Namespaces, Versioning & Tags
Three metadata dimensions organize flows across teams, environments, and release cycles.
| Dimension | Type | Mutable | Default | Where set |
|---|---|---|---|---|
| Namespace | str | No (set at registration) | CWD relative to git root | @flow → deploy(), CLI --namespace |
| Version | str | No (immutable per registration) | "latest" | @flow(version=...), CLI --flow-version |
| Tags | Dict[str, str] | Yes (via re-deploy / API) | {} | deploy(tags=...), API body |
Namespaces
A namespace is a hierarchical string that groups related flows. It maps naturally to directory structure, team boundaries, or domain areas.
How namespaces are derived
When you call flow.deploy() or dagy deploy, the namespace is resolved in this order:
- Explicit value: if you pass
namespace="data/ingestion", that value is used as-is. - Auto-derived: if omitted, Dagy computes the namespace from the source file's directory path relative to the current working directory.
# File: pipelines/data/ingestion/load_orders.py
# CWD: pipelines/
result = my_flow.deploy()
# namespace → "data/ingestion" (auto-derived from CWD-relative path)
Auto-derivation logic (src/dagy/core/flow.py):
src = Path(inspect.getfile(fn)).resolve()
rel = src.parent.relative_to(Path.cwd())
namespace = str(rel) if str(rel) != "." else ""
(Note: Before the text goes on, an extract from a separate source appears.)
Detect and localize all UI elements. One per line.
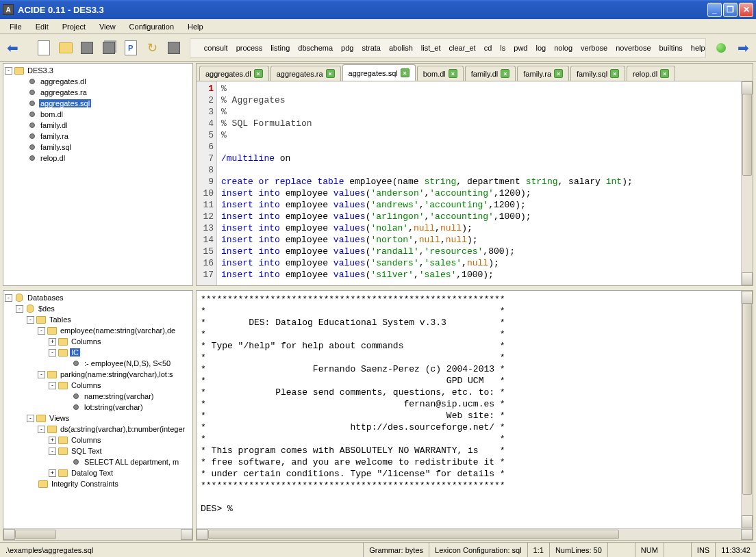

If the source file is at the CWD root, namespace is an empty string.
Setting namespaces
Python SDK:
result = my_flow.deploy(
name="load-orders",
namespace="data/ingestion",
)
CLI:
dagy deploy ./dist/artifact.zip \
--deployment load-orders \
--namespace "data/ingestion"
API (POST /flows):
{
"flow_spec": { "name": "load_orders", "version": "1.0.0", "..." : "..." },
"namespace": "data/ingestion",
"deployment_name": "load-orders"
}
Namespace conventions
| Pattern | Example | Use case |
|---|---|---|
team/project | data-eng/etl | Team-scoped ownership |
domain/subdomain | billing/invoices | Domain-driven design |
environment | staging | Environment separation |
| Flat | "" (empty) | Small projects, single team |
Namespaces are stored with the flow record and surfaced as filterable chips in the Flows UI. Clicking a namespace chip filters the grid to matching flows.
API Fields
| Model | Field |
|---|---|
FlowRegisterRequest | namespace: Optional[str] |
FlowListItem | namespace: Optional[str] |
FlowDetailResponse | namespace: Optional[str] |
Versioning
Every flow registration is identified by a composite key: flow_name + flow_version.
Version format
Versions are free-form strings. Dagy does not enforce semver, but these are the common patterns:
| Strategy | Example | When to use |
|---|---|---|
"latest" | my_flow:latest | Development, CI/CD auto-deploy (default) |
| Semantic | "1.0.0", "2.3.1" | Production releases with explicit rollback points |
| Build hash | "abc123" | Immutable builds tied to commit SHAs |
| Date-based | "2026-03-08" | Nightly builds |
How versions flow through the system
@flow(version="1.0.0") ← declared in code
│
▼
flow.build() ← baked into FlowSpec.version
│
▼
flow.deploy() ← uploaded as flow_version="1.0.0"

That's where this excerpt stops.